◆ Data extracts ◆
=== Section Start ===
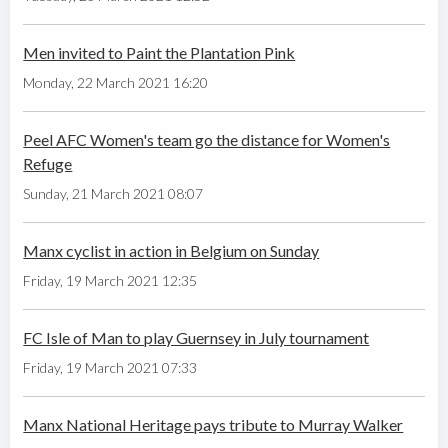
Men invited to Paint the Plantation Pink
Monday, 22 March 2021 16:20
Peel AFC Women's team go the distance for Women's
Refuge
Sunday, 21 March 2021 08:07
Manx cyclist in action in Belgium on Sunday
Friday, 19 March 2021 12:35
FC Isle of Man to play Guernsey in July tournament
Friday, 19 March 2021 07:33
Manx National Heritage pays tribute to Murray Walker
=== Section End ===
◆ Activity ◆
Could you write out, unchanged, the line with "Sunday, 21 March 2021 08:07" and every line after it in the data above?

◆ The completed task ◆
Sunday, 21 March 2021 08:07
Manx cyclist in action in Belgium on Sunday
Friday, 19 March 2021 12:35
FC Isle of Man to play Guernsey in July tournament
Friday, 19 March 2021 07:33
Manx National Heritage pays tribute to Murray Walker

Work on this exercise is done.